## DESCRIPTION OF THE TASK
Return the records exactly as they appear below, omitting the pictures.

:: SUPPLIED RECORDS ::

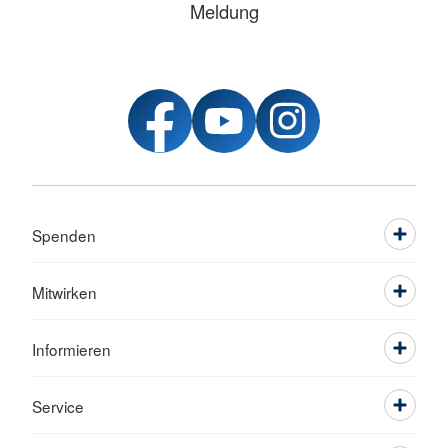
Meldung
Spenden
Mitwirken
Informieren
Service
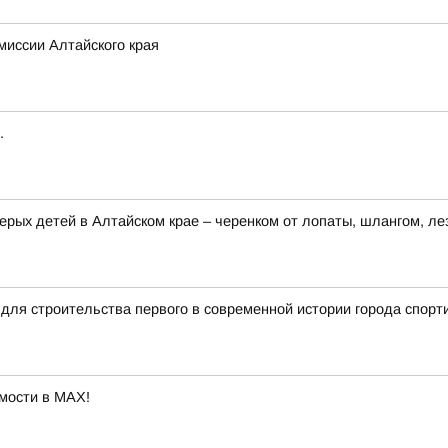
миссии Алтайского края
.
ерых детей в Алтайском крае – черенком от лопаты, шлангом, ле
для строительства первого в современной истории города спорт
мости в MAX!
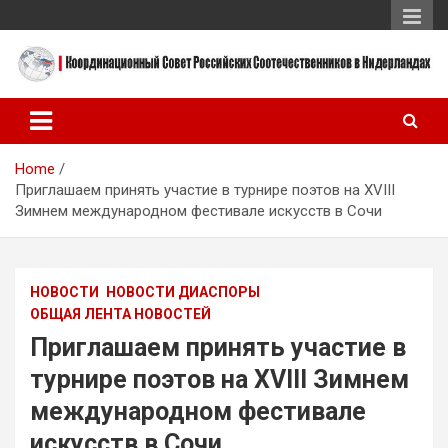
Skip
to
content
Координационный Совет Российских Соотечественников в
Координационный Совет
Нидерландах
Российских
Home
Соотечественников в
Приглашаем принять участие в турнире поэтов на ХVIII
Нидерландах
Зимнем международном фестивале искусств в Сочи
НОВОСТИ
НОВОСТИ ДИАСПОРЫ
ОБЩАЯ ЛЕНТА НОВОСТЕЙ
Приглашаем принять участие в
турнире поэтов на ХVIII Зимнем
международном фестивале
искусств в Сочи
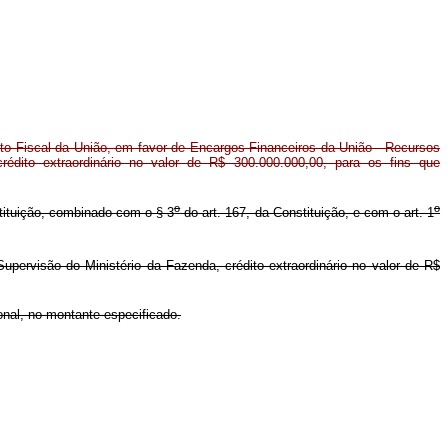
to Fiscal da União, em favor de Encargos Financeiros da União - Recursos
rédito extraordinário no valor de R$ 300.000.000,00, para os fins que
o
o
stituição, combinado com o § 3
do art. 167, da Constituição, e com o art. 1
ervisão do Ministério da Fazenda, crédito extraordinário no valor de R$
nal, no montante especificado.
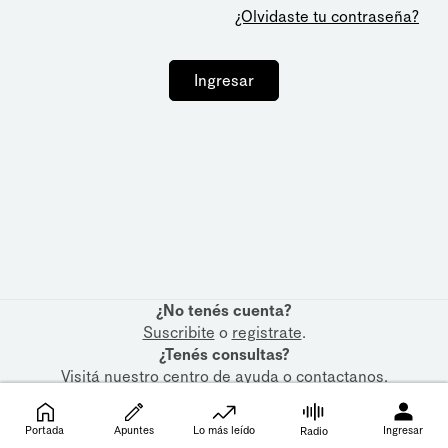
¿Olvidaste tu contraseña?
Ingresar
¿No tenés cuenta?
Suscribite
o
registrate
.
¿Tenés consultas?
Visitá nuestro
centro de ayuda
o
contactanos
.
Portada
Apuntes
Lo más leído
Ingresar
Radio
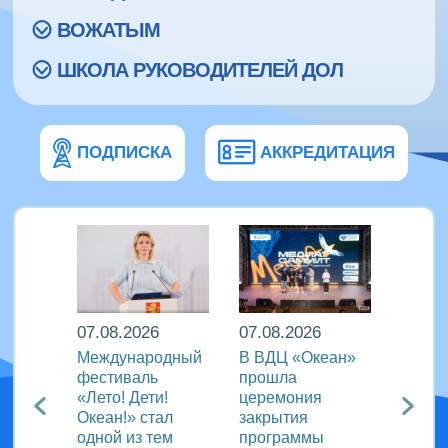
ВОЖАТЫМ
ШКОЛА РУКОВОДИТЕЛЕЙ ДОЛ
ПОДПИСКА
АККРЕДИТАЦИЯ
07.08.2026
07.08.2026
07.08
Международный
В ВДЦ «Океан»
В дру
Европы
фестиваль
прошла
«Тигр
нингу
«Лето! Дети!
церемония
подве
Океан!» стал
закрытия
VIII с
одной из тем
программы
года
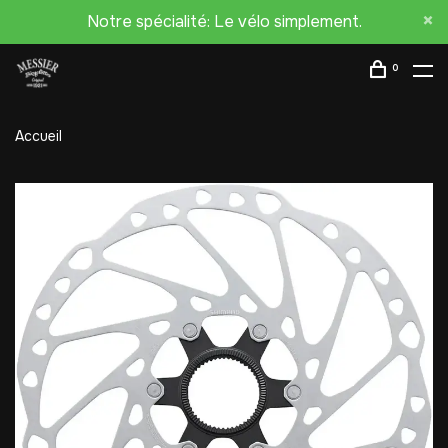
Notre spécialité: Le vélo simplement.
0
Accueil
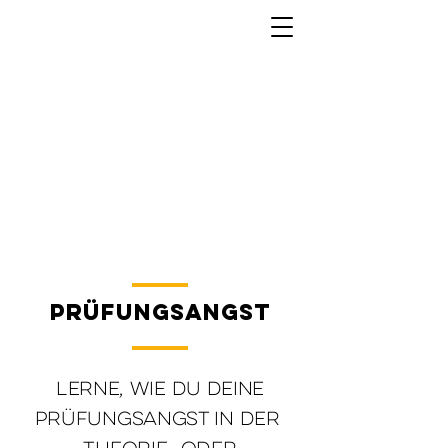
Prüfungsangst
Lerne, wie du deine
Prüfungsangst in der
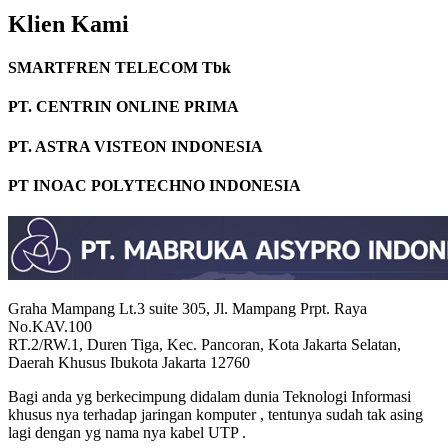
Klien Kami
SMARTFREN TELECOM Tbk
PT. CENTRIN ONLINE PRIMA
PT. ASTRA VISTEON INDONESIA
PT INOAC POLYTECHNO INDONESIA
Graha Mampang Lt.3 suite 305, Jl. Mampang Prpt. Raya
No.KAV.100
RT.2/RW.1, Duren Tiga, Kec. Pancoran, Kota Jakarta Selatan,
Daerah Khusus Ibukota Jakarta 12760
Bagi anda yg berkecimpung didalam dunia Teknologi Informasi
khusus nya terhadap jaringan komputer , tentunya sudah tak asing
lagi dengan yg nama nya kabel UTP .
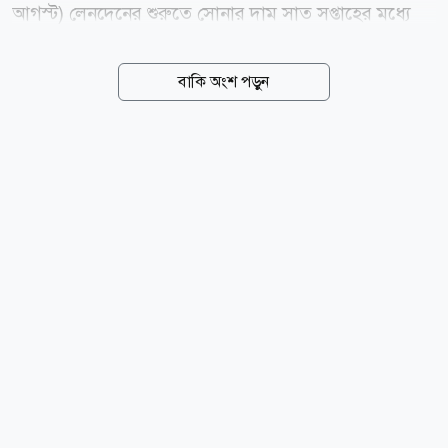
আগস্ট) লেনদেনের শুরুতে সোনার দাম সাত সপ্তাহের মধ্যে
সর্বোচ্চ পর্যায়ে পৌঁছায়। স্পট মার্কেটে প্রতি আউন্স সোনার দাম
শূন্য দশমিক ৫ শতাংশ বেড়ে ৪ হাজার ২৬৫ দশমিক ২২
বাকি অংশ পড়ুন
ডলারে দাঁড়ায়। এর আগে দিনের শুরুতে ১৮ জুনের পর সর্বোচ্চ
দামে পৌঁছায় মূল্যবান এই ধাতু। বুধবারও স্বর্ণের দাম
ফেব্রুয়ারির পর সবচেয়ে বড় একদিনের উত্থান দেখেছিল।
বাজার বিশ্লেষকদের মতে, ইরান ও ওমানের মধ্যে সম্ভাব্য
একটি সমঝোতা এবং মধ্যপ্রাচ্যে চলমান উত্তেজনা কমার আশা
বিনিয়োগকারীদের আস্থা বাড়িয়েছে। এর ফলে তেলের দাম
নিম্নমুখী থাকার সম্ভাবনা তৈরি হয়েছে এবং কেন্দ্রীয়
ব্যাংকগুলোর সুদের হার বাড়ানোর চাপও কমতে...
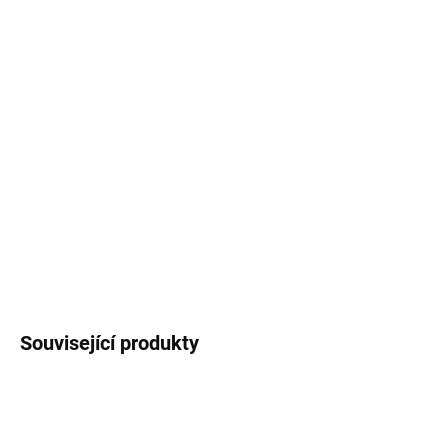
−
+
Přidat do košíku
Plakát
s autorskou pestrobarevnou ilustrací
lenochoda v pralese
o rozměru A4 nebo A3.
Plakát je tištěn na pevný 300g papír s hrubší
texturou.
DETAILNÍ INFORMACE
ZEPTAT SE
HLÍDAT
Související produkty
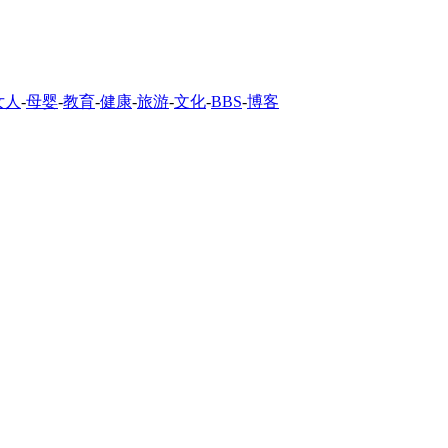
女人
-
母婴
-
教育
-
健康
-
旅游
-
文化
-
BBS
-
博客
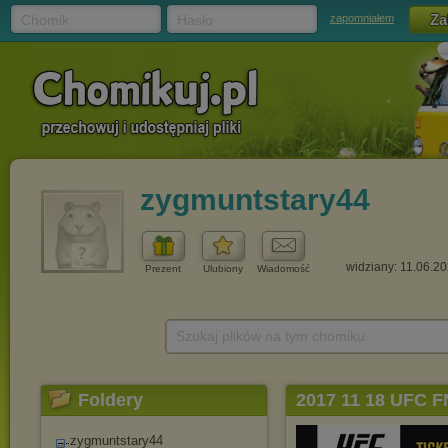
Chomik
Hasło
zapomniałem
zygmuntstary44
widziany: 11.06.2
Prezent
Ulubiony
Wiadomość
Szukaj plików na tym chomiku
Foldery
2017 11 18 UFC F
zygmuntstary44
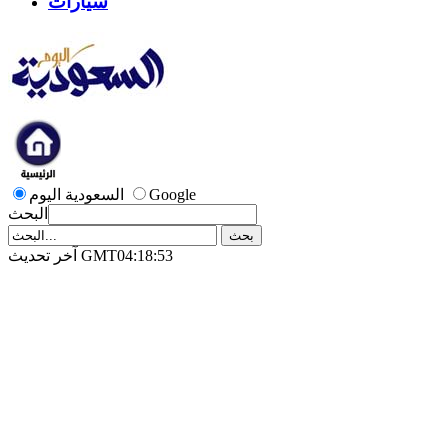
سيارات
Google
السعودية اليوم
البحث
آخر تحديث GMT04:18:53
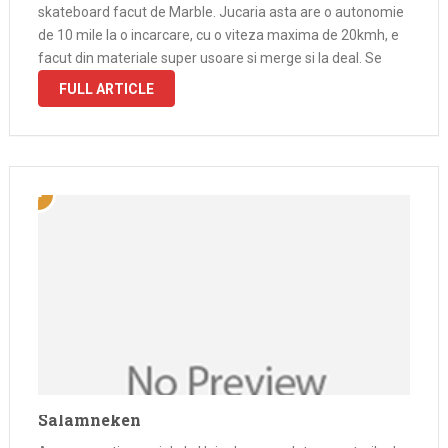
skateboard facut de Marble. Jucaria asta are o autonomie
de 10 mile la o incarcare, cu o viteza maxima de 20kmh, e
facut din materiale super usoare si merge si la deal. Se
FULL ARTICLE
Salamneken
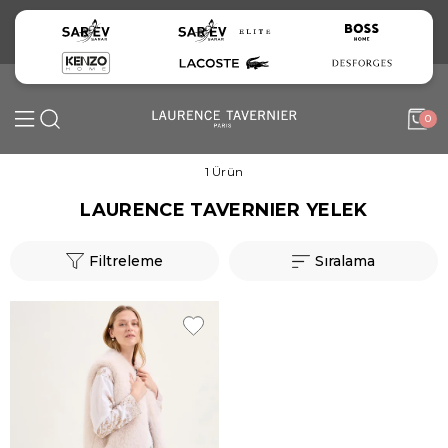
0
1 Ürün
LAURENCE TAVERNIER YELEK
Filtreleme
Sıralama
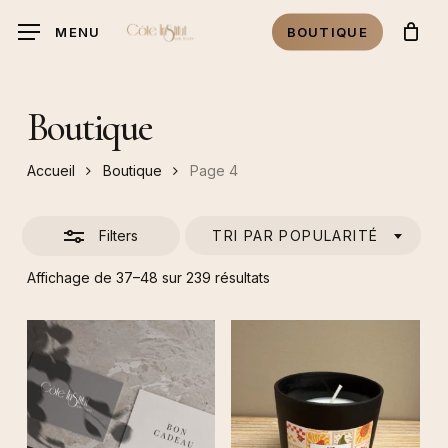
Skip
MENU
BOUTIQUE
to
Close
main
Filters
content
Boutique
Accueil
Boutique
Page 4
Filters
TRI PAR POPULARITÉ
Trié
Affichage de 37–48 sur 239 résultats
par
popularité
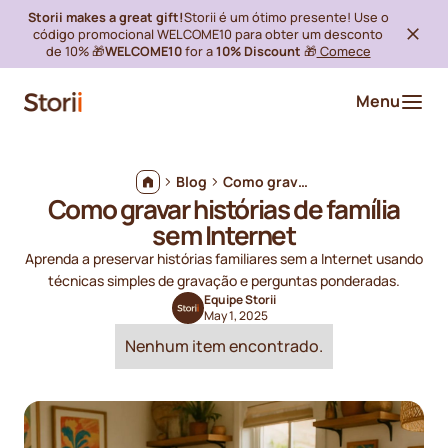
Storii makes a great gift!
Storii é um ótimo presente! Use o
código promocional WELCOME10 para obter um desconto
de 10% 🎁
WELCOME10
for a
10% Discount
🎁
Comece
Menu
Blog
Como gravar histórias de família sem Internet
Como gravar histórias de família
sem Internet
Aprenda a preservar histórias familiares sem a Internet usando
técnicas simples de gravação e perguntas ponderadas.
Equipe Storii
May 1, 2025
Nenhum item encontrado.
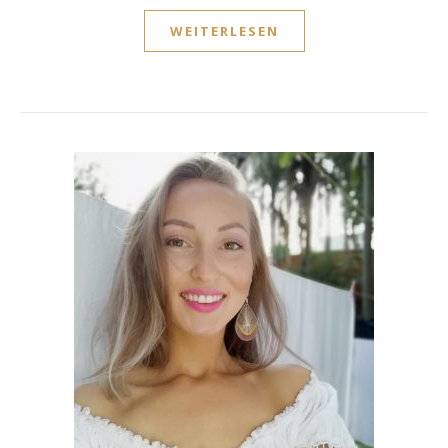
WEITERLESEN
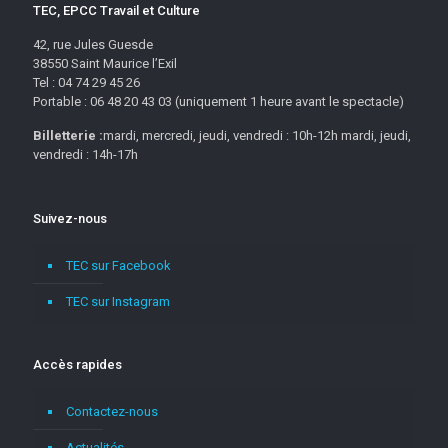
TEC, EPCC Travail et Culture
42, rue Jules Guesde
38550 Saint Maurice l’Exil
Tel : 04 74 29 45 26
Portable : 06 48 20 43 03 (uniquement 1 heure avant le spectacle)
Billetterie :
mardi, mercredi, jeudi, vendredi : 10h-12h mardi, jeudi,
vendredi : 14h-17h
Suivez-nous
TEC sur Facebook
TEC sur Instagram
Accès rapides
Contactez-nous
Actualités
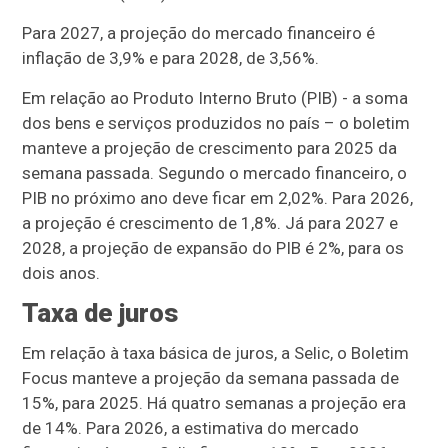
Para 2027, a projeção do mercado financeiro é
inflação de 3,9% e para 2028, de 3,56%.
Em relação ao Produto Interno Bruto (PIB) - a soma
dos bens e serviços produzidos no país – o boletim
manteve a projeção de crescimento para 2025 da
semana passada. Segundo o mercado financeiro, o
PIB no próximo ano deve ficar em 2,02%. Para 2026,
a projeção é crescimento de 1,8%. Já para 2027 e
2028, a projeção de expansão do PIB é 2%, para os
dois anos.
Taxa de juros
Em relação à taxa básica de juros, a Selic, o Boletim
Focus manteve a projeção da semana passada de
15%, para 2025. Há quatro semanas a projeção era
de 14%. Para 2026, a estimativa do mercado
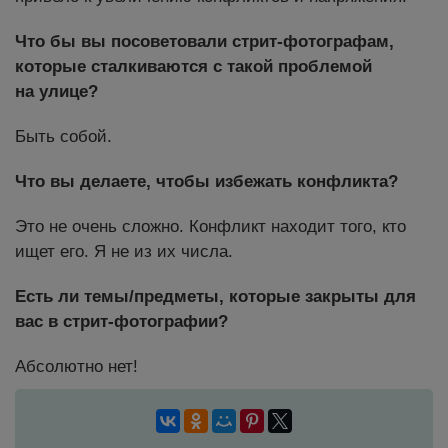
Что бы вы посоветовали стрит-фотографам,
которые сталкиваются с такой проблемой
на улице?
Быть собой.
Что вы делаете, чтобы избежать конфликта?
Это не очень сложно. Конфликт находит того, кто
ищет его. Я не из их числа.
Есть ли темы/предметы, которые закрыты для
вас в стрит-фотографии?
Абсолютно нет!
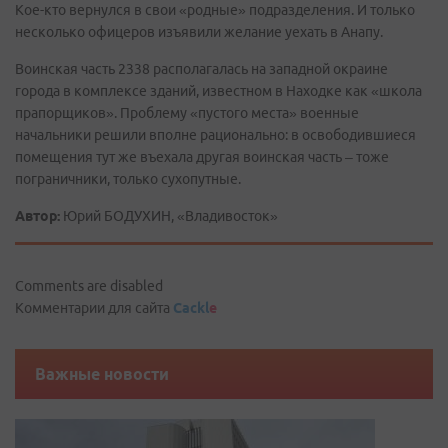
Кое-кто вернулся в свои «родные» подразделения. И только
несколько офицеров изъявили желание уехать в Анапу.
Воинская часть 2338 располагалась на западной окраине
города в комплексе зданий, известном в Находке как «школа
прапорщиков». Проблему «пустого места» военные
начальники решили вполне рационально: в освободившиеся
помещения тут же въехала другая воинская часть – тоже
пограничники, только сухопутные.
Автор:
Юрий БОДУХИН, «Владивосток»
Comments are disabled
Комментарии для сайта
Cackl
e
Важные новости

:::

## YOUR RESPONSE
Meldung
Spenden
Mitwirken
Informieren
Service
миссии Алтайского края
.
ерых детей в Алтайском крае – черенком от лопаты, шлангом, ле
для строительства первого в современной истории города спорт
мости в MAX!
Skip
to
content
Координационный Совет Российских Соотечественников в
Координационный Совет
Нидерландах
Российских
Home
Соотечественников в
Приглашаем принять участие в турнире поэтов на ХVIII
Нидерландах
Зимнем международном фестивале искусств в Сочи
НОВОСТИ
НОВОСТИ ДИАСПОРЫ
ОБЩАЯ ЛЕНТА НОВОСТЕЙ
Приглашаем принять участие в
турнире поэтов на ХVIII Зимнем
международном фестивале
искусств в Сочи
to Fiscal da União, em favor de Encargos Financeiros da União - Recursos
rédito extraordinário no valor de R$ 300.000.000,00, para os fins que
o
o
stituição, combinado com o § 3
do art. 167, da Constituição, e com o art. 1
ervisão do Ministério da Fazenda, crédito extraordinário no valor de R$
nal, no montante especificado.
¿Olvidaste tu contraseña?
Ingresar
¿No tenés cuenta?
Suscribite
o
registrate
.
¿Tenés consultas?
Visitá nuestro
centro de ayuda
o
contactanos
.
Portada
Apuntes
Lo más leído
Ingresar
Radio
ВОЖАТЫМ
ШКОЛА РУКОВОДИТЕЛЕЙ ДОЛ
ПОДПИСКА
АККРЕДИТАЦИЯ
07.08.2026
07.08.2026
07.08
Международный
В ВДЦ «Океан»
В дру
Европы
фестиваль
прошла
«Тигр
нингу
«Лето! Дети!
церемония
подве
Океан!» стал
закрытия
VIII с
одной из тем
программы
года
Notre spécialité: Le vélo simplement.
0
Accueil
Prüfungsangst
Lerne, wie du deine
Prüfungsangst in der
Klien Kami
SMARTFREN TELECOM Tbk
PT. CENTRIN ONLINE PRIMA
PT. ASTRA VISTEON INDONESIA
PT INOAC POLYTECHNO INDONESIA
Graha Mampang Lt.3 suite 305, Jl. Mampang Prpt. Raya
No.KAV.100
RT.2/RW.1, Duren Tiga, Kec. Pancoran, Kota Jakarta Selatan,
Daerah Khusus Ibukota Jakarta 12760
Bagi anda yg berkecimpung didalam dunia Teknologi Informasi
khusus nya terhadap jaringan komputer , tentunya sudah tak asing
lagi dengan yg nama nya kabel UTP .
আগস্ট) লেনদেনের শুরুতে সোনার দাম সাত সপ্তাহের মধ্যে
সর্বোচ্চ পর্যায়ে পৌঁছায়। স্পট মার্কেটে প্রতি আউন্স সোনার দাম
শূন্য দশমিক ৫ শতাংশ বেড়ে ৪ হাজার ২৬৫ দশমিক ২২
বাকি অংশ পড়ুন
ডলারে দাঁড়ায়। এর আগে দিনের শুরুতে ১৮ জুনের পর সর্বোচ্চ
দামে পৌঁছায় মূল্যবান এই ধাতু। বুধবারও স্বর্ণের দাম
ফেব্রুয়ারির পর সবচেয়ে বড় একদিনের উত্থান দেখেছিল।
বাজার বিশ্লেষকদের মতে, ইরান ও ওমানের মধ্যে সম্ভাব্য
একটি সমঝোতা এবং মধ্যপ্রাচ্যে চলমান উত্তেজনা কমার আশা
বিনিয়োগকারীদের আস্থা বাড়িয়েছে। এর ফলে তেলের দাম
নিম্নমুখী থাকার সম্ভাবনা তৈরি হয়েছে এবং কেন্দ্রীয়
ব্যাংকগুলোর সুদের হার বাড়ানোর চাপও কমতে...
−
+
Přidat do košíku
Plakát
s autorskou pestrobarevnou ilustrací
lenochoda v pralese
o rozměru A4 nebo A3.
Plakát je tištěn na pevný 300g papír s hrubší
texturou.
DETAILNÍ INFORMACE
ZEPTAT SE
HLÍDAT
Související produkty
女人
-
母婴
-
教育
-
健康
-
旅游
-
文化
-
BBS
-
博客
Chomik
Hasło
zapomniałem
zygmuntstary44
widziany: 11.06.2
Prezent
Ulubiony
Wiadomość
Szukaj plików na tym chomiku
Foldery
2017 11 18 UFC F
zygmuntstary44
سيارات
Google
السعودية اليوم
البحث
آخر تحديث GMT04:18:53
skateboard facut de Marble. Jucaria asta are o autonomie
de 10 mile la o incarcare, cu o viteza maxima de 20kmh, e
facut din materiale super usoare si merge si la deal. Se
FULL ARTICLE
Salamneken
0
1 Ürün
LAURENCE TAVERNIER YELEK
Filtreleme
Sıralama
Skip
MENU
BOUTIQUE
to
Close
main
Filters
content
Boutique
Accueil
Boutique
Page 4
Filters
TRI PAR POPULARITÉ
Trié
Affichage de 37–48 sur 239 résultats
par
popularité
Storii makes a great gift!
Storii é um ótimo presente! Use o
código promocional WELCOME10 para obter um desconto
de 10% 🎁
WELCOME10
for a
10% Discount
🎁
Comece
Menu
Blog
Como gravar histórias de família sem Internet
Como gravar histórias de família
sem Internet
Aprenda a preservar histórias familiares sem a Internet usando
técnicas simples de gravação e perguntas ponderadas.
Equipe Storii
May 1, 2025
Nenhum item encontrado.
WEITERLESEN
TEC, EPCC Travail et Culture
42, rue Jules Guesde
38550 Saint Maurice l’Exil
Tel : 04 74 29 45 26
Portable : 06 48 20 43 03 (uniquement 1 heure avant le spectacle)
Billetterie :
mardi, mercredi, jeudi, vendredi : 10h-12h mardi, jeudi,
vendredi : 14h-17h
Suivez-nous
TEC sur Facebook
TEC sur Instagram
Accès rapides
Contactez-nous
Actualités
Para 2027, a projeção do mercado financeiro é
inflação de 3,9% e para 2028, de 3,56%.
Em relação ao Produto Interno Bruto (PIB) - a soma
dos bens e serviços produzidos no país – o boletim
manteve a projeção de crescimento para 2025 da
semana passada. Segundo o mercado financeiro, o
PIB no próximo ano deve ficar em 2,02%. Para 2026,
a projeção é crescimento de 1,8%. Já para 2027 e
2028, a projeção de expansão do PIB é 2%, para os
dois anos.
Taxa de juros
Em relação à taxa básica de juros, a Selic, o Boletim
Focus manteve a projeção da semana passada de
15%, para 2025. Há quatro semanas a projeção era
de 14%. Para 2026, a estimativa do mercado
Что бы вы посоветовали стрит-фотографам,
которые сталкиваются с такой проблемой
на улице?
Быть собой.
Что вы делаете, чтобы избежать конфликта?
Это не очень сложно. Конфликт находит того, кто
ищет его. Я не из их числа.
Есть ли темы/предметы, которые закрыты для
вас в стрит-фотографии?
Абсолютно нет!
Кое-кто вернулся в свои «родные» подразделения. И только
несколько офицеров изъявили желание уехать в Анапу.
Воинская часть 2338 располагалась на западной окраине
города в комплексе зданий, известном в Находке как «школа
прапорщиков». Проблему «пустого места» военные
начальники решили вполне рационально: в освободившиеся
помещения тут же въехала другая воинская часть – тоже
пограничники, только сухопутные.
Автор:
Юрий БОДУХИН, «Владивосток»
Comments are disabled
Комментарии для сайта
Cackl
e
Важные новости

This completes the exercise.